Dabei hatte er aus der Westentasche eine Portion Geld geholt und reichte mir es freundlich hin Verlegen schob ich die Hand auf den Rücken, erröthete über und über, es verdroß mich, daß der fremde Mann mir Geld anbot. Lachend holte er meine Hand vom Rücken hervor, drückte mir das Geld hinein und sprach:

„Brauchst nicht krebsroth zu werden, von mir kannst Du das Geld schon annehmen; sage Deinem Vater nur, der König Max von Baiern habe Dir’s gegeben und lasse ihn schön grüßen. Glückliche Reise!“

Ich stand eine gute Weile ganz verblüfft und regungslos in dem ehrfurchtsvollen Schrecken, diesem munteren, liebevollen König Max, von dem mein Vater mir so viel erzählt hatte, so ungenirt gegenüber gewesen zu sein. Endlich packte ich meine sieben Sachen zusammen, ging verdutzt nach Hause und erzählte dem guten Herrn von Senkenberg, was mir im Wäldchen widerfahren. Er tröstete mich mit den Worten:

„Dem König Max gegenüber braucht’s kein Katzenbuckeln, er gibt sich natürlich, wie er ist, und liebt auch Offenheit und Natürlichkeit im Umgange mit Anderen. Der König hat in ihm den Menschen nicht verdrängt, sondern veredelt, und Anderen Freude machen ist seine größte Freude.“

König Max vergaß mich nicht. Als er wieder in unser Land kam, ließ er mich rufen: ich mußte bei ihm schreiben, Federn schneiden, Bleistifte spitzen, besonders aber belustigte er sich daran, wie ich mit Hülfe der fünf Finger und der Zähne mir die Halsbinde umlegte, wollte es nachmachen und brachte es nicht zu Stande und schilderte bei der Tafel sehr jovial seine königliche Unbehülflichkeit gegenüber dem Raffinement meines Instinctes, der mir alle Dinge leicht machte.
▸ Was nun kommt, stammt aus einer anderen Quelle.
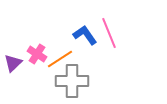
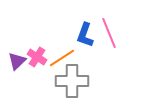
blue L-shape: rotated 125 degrees counterclockwise
pink cross: moved 3 px down
orange line: moved 2 px right, 1 px up
purple triangle: moved 4 px right, 2 px up
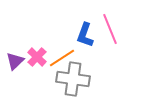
pink line: moved 1 px right, 4 px up
pink cross: rotated 12 degrees clockwise
purple triangle: moved 2 px left
gray cross: moved 1 px right, 2 px up; rotated 8 degrees clockwise
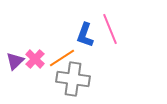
pink cross: moved 2 px left, 2 px down
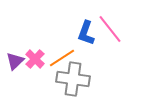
pink line: rotated 16 degrees counterclockwise
blue L-shape: moved 1 px right, 2 px up
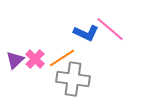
pink line: rotated 12 degrees counterclockwise
blue L-shape: rotated 85 degrees counterclockwise
purple triangle: moved 1 px up
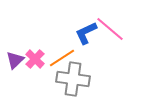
blue L-shape: rotated 130 degrees clockwise
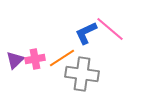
pink cross: rotated 36 degrees clockwise
gray cross: moved 9 px right, 5 px up
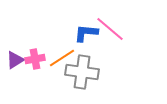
blue L-shape: rotated 30 degrees clockwise
purple triangle: rotated 12 degrees clockwise
gray cross: moved 2 px up
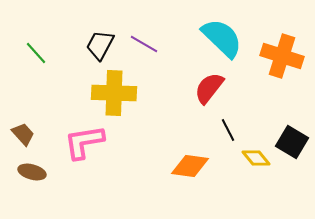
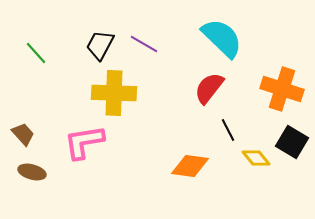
orange cross: moved 33 px down
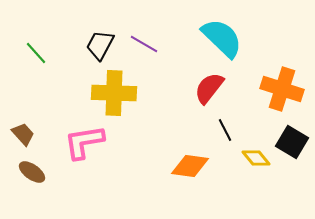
black line: moved 3 px left
brown ellipse: rotated 20 degrees clockwise
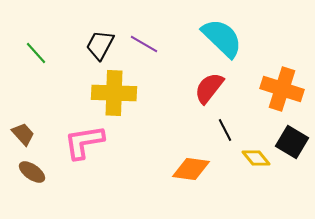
orange diamond: moved 1 px right, 3 px down
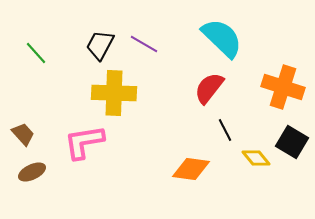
orange cross: moved 1 px right, 2 px up
brown ellipse: rotated 60 degrees counterclockwise
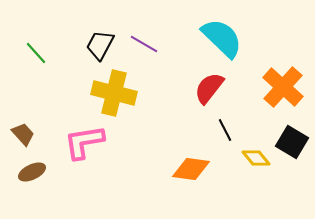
orange cross: rotated 24 degrees clockwise
yellow cross: rotated 12 degrees clockwise
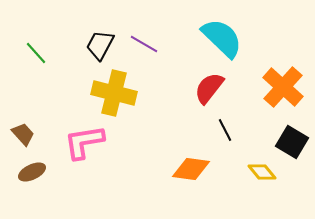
yellow diamond: moved 6 px right, 14 px down
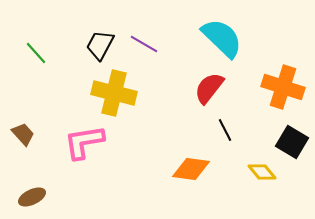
orange cross: rotated 24 degrees counterclockwise
brown ellipse: moved 25 px down
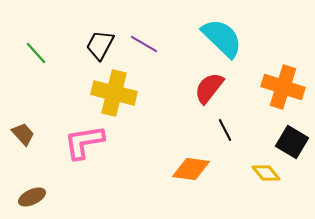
yellow diamond: moved 4 px right, 1 px down
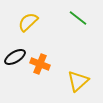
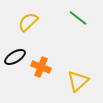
orange cross: moved 1 px right, 3 px down
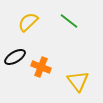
green line: moved 9 px left, 3 px down
yellow triangle: rotated 25 degrees counterclockwise
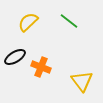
yellow triangle: moved 4 px right
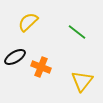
green line: moved 8 px right, 11 px down
yellow triangle: rotated 15 degrees clockwise
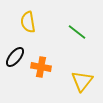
yellow semicircle: rotated 55 degrees counterclockwise
black ellipse: rotated 20 degrees counterclockwise
orange cross: rotated 12 degrees counterclockwise
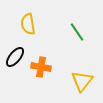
yellow semicircle: moved 2 px down
green line: rotated 18 degrees clockwise
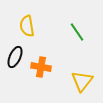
yellow semicircle: moved 1 px left, 2 px down
black ellipse: rotated 15 degrees counterclockwise
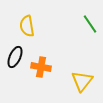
green line: moved 13 px right, 8 px up
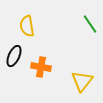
black ellipse: moved 1 px left, 1 px up
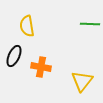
green line: rotated 54 degrees counterclockwise
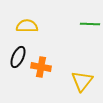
yellow semicircle: rotated 100 degrees clockwise
black ellipse: moved 4 px right, 1 px down
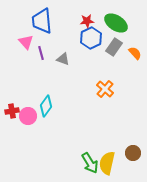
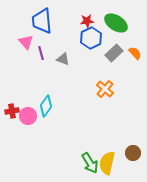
gray rectangle: moved 6 px down; rotated 12 degrees clockwise
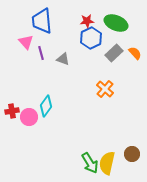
green ellipse: rotated 10 degrees counterclockwise
pink circle: moved 1 px right, 1 px down
brown circle: moved 1 px left, 1 px down
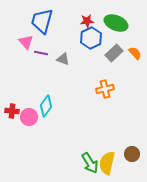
blue trapezoid: rotated 20 degrees clockwise
purple line: rotated 64 degrees counterclockwise
orange cross: rotated 36 degrees clockwise
red cross: rotated 16 degrees clockwise
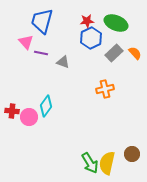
gray triangle: moved 3 px down
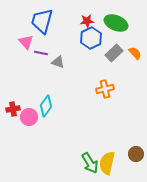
gray triangle: moved 5 px left
red cross: moved 1 px right, 2 px up; rotated 16 degrees counterclockwise
brown circle: moved 4 px right
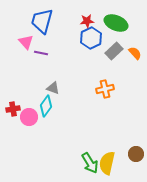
gray rectangle: moved 2 px up
gray triangle: moved 5 px left, 26 px down
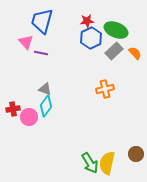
green ellipse: moved 7 px down
gray triangle: moved 8 px left, 1 px down
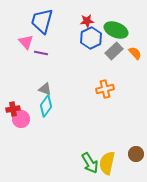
pink circle: moved 8 px left, 2 px down
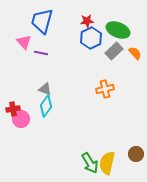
green ellipse: moved 2 px right
pink triangle: moved 2 px left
Lebhaftest ergötzte er sich über die Schilderungen einiger Carricaturen von Lehrergestalten am Lyceum und über die lustigen, freilich eigentlich betrübenden, Vorfälle zwischen ihnen und den ausgelassenen Schülern, deren manche heutzutage, dem Himmel sei Dank, für durchaus unmöglich gelten würden.

Später sah ich den freundlichsten aller Könige niemals wieder; aber trennen kann ich mich von ihm nicht ohne die Erzählung eines Zuges seines königlichen Hanges, in heiterer Weise Freude zu machen, zu überraschen.

Mein Vater war für ernstere und tiefere Studien geboren, jedoch in der Pagerie zum Officier damaligen Zuschnittes und zum Hofcavalier erzogen, auch bald Officier, aber dabei nicht reicher, geworden. Dieser oft so verhängnißreiche Widerspruch zwischen Natur und Erziehung brachte bei ihm keine unglücklichen Folgen, Den Müßiggang als einen der ärgsten Menschenfeinde fassend und stets vom Bedürfniß irgend einer geistigen Anregung gedrängt, beschäftigte er sich in allen dienstfreien Stunden mit Zeichnen und Malen nach der Natur, mit Vogel- und Blumenzucht, mit dem Studium von Werken über Physik und Chemie, was ihn oft trostlos stimmte, weil er Manches darin nicht verstand. Im Dämmerstündchen erfrischte er sich mit seiner Violine und später las er der arbeitenden Frau und Schwiegermutter irgend einen Roman vor, häufig erst, wenn er uns Kinder beseitigt hatte, weil er uns kein Romanzeug in den Kopf setzen wollte. Auswärts bestand sein einziges Vergnügen in der kleinen Jagd mit dem Hühnerhunde. Bei dem Allen kamen denn mitunter harmlose Schrollen und Seltsamkeiten zum Vorscheine.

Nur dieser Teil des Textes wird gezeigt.